* _What is required_:
This exercise calls for every line of the data below with the string "podnošenje" in it.

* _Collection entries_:
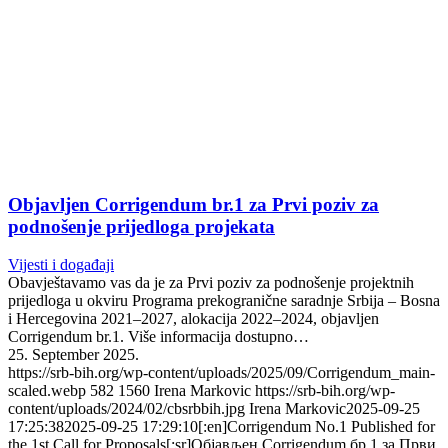
Objavljen Corrigendum br.1 za Prvi poziv za
podnošenje prijedloga projekata
Vijesti i događaji
Obavještavamo vas da je za Prvi poziv za podnošenje projektnih
prijedloga u okviru Programa prekogranične saradnje Srbija – Bosna
i Hercegovina 2021–2027, alokacija 2022–2024, objavljen
Corrigendum br.1. Više informacija dostupno…
25. September 2025.
https://srb-bih.org/wp-content/uploads/2025/09/Corrigendum_main-
scaled.webp
582
1560
Irena Markovic
https://srb-bih.org/wp-
content/uploads/2024/02/cbsrbbih.jpg
Irena Markovic
2025-09-25
17:25:38
2025-09-25 17:29:10
[:en]Corrigendum No.1 Published for
the 1st Call for Proposals[:sr]Објављен Corrigendum бр.1 за Први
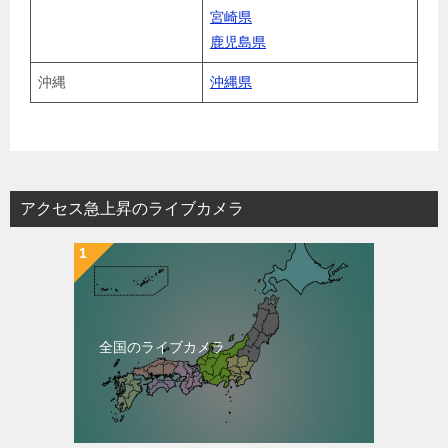
宮崎県
鹿児島県
沖縄
沖縄県
アクセス急上昇のライブカメラ
全国のライブカメラ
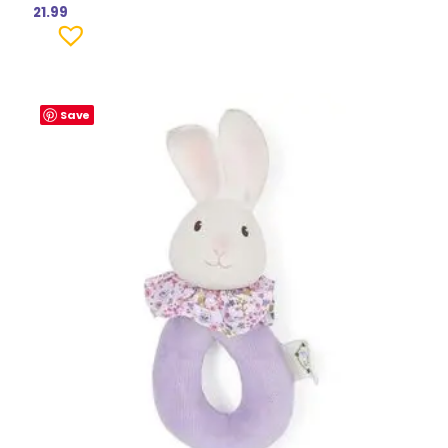
21.99
Save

* _Answer space_:
podnošenje prijedloga projekata
Obavještavamo vas da je za Prvi poziv za podnošenje projektnih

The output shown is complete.